There is a change in market dynamics and demand for IaaS
AWS is not sold like a traditional product, nor is it a retail cloud product with a SKU. You architected the services to fit a customer need, or business outcome they are trying to achieve. More and more customers are now starting to adopt AWS, and like it or not, they are deciding to migrate a certain percentage (or all) of their workloads & services to the public cloud. To back this up IDC states that by 2023 75% of enterprise workloads will be in a public cloud of some flavour. More concerning for the partner community is that IDC also states that by 2022 30% of partners today will not exist in their current form.
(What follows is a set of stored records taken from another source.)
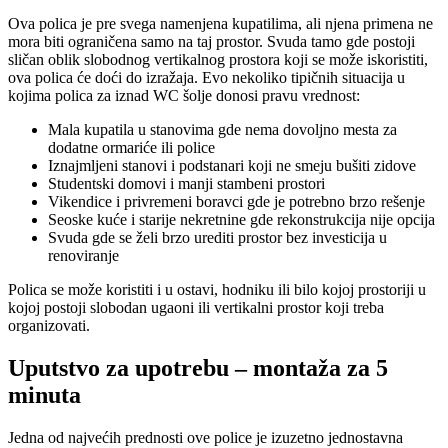
Ova polica je pre svega namenjena kupatilima, ali njena primena ne
mora biti ograničena samo na taj prostor. Svuda tamo gde postoji
sličan oblik slobodnog vertikalnog prostora koji se može iskoristiti,
ova polica će doći do izražaja. Evo nekoliko tipičnih situacija u
kojima polica za iznad WC šolje donosi pravu vrednost:
Mala kupatila u stanovima gde nema dovoljno mesta za
dodatne ormariće ili police
Iznajmljeni stanovi i podstanari koji ne smeju bušiti zidove
Studentski domovi i manji stambeni prostori
Vikendice i privremeni boravci gde je potrebno brzo rešenje
Seoske kuće i starije nekretnine gde rekonstrukcija nije opcija
Svuda gde se želi brzo urediti prostor bez investicija u
renoviranje
Polica se može koristiti i u ostavi, hodniku ili bilo kojoj prostoriji u
kojoj postoji slobodan ugaoni ili vertikalni prostor koji treba
organizovati.
Uputstvo za upotrebu – montaža za 5
minuta
Jedna od najvećih prednosti ove police je izuzetno jednostavna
What does this mean for partners?
All this suggests adopting a completely different approach to your customer engagements. The secret to success will be how many new AWS engagements you can manage in a given month. This will be decided by the number of certified individuals you have; therefore, you need to be building a competent team of certified AWS sales consultants. A new type of sales force if you will, that combines traditional pre-sales and sales as one group. Then back this up with a professional services team of your own or through partnerships. Don’t forget, managing new opportunities is one thing, adding profitable services is another.
Having spent 4 years building an AWS practice to enable partners, I have seen what works and what doesn’t. Partners that have embraced AWS with dedicated teams and structures have prospered. Running the AWS practice at Tech Data, an Advanced Consulting Partner in the distribution program, it’s no different. Across my team of 3 Partner Success Managers, we have a total of 6 AWS certifications, meaning we can help you consult around AWS services, cloud management tools and our professional services with ease.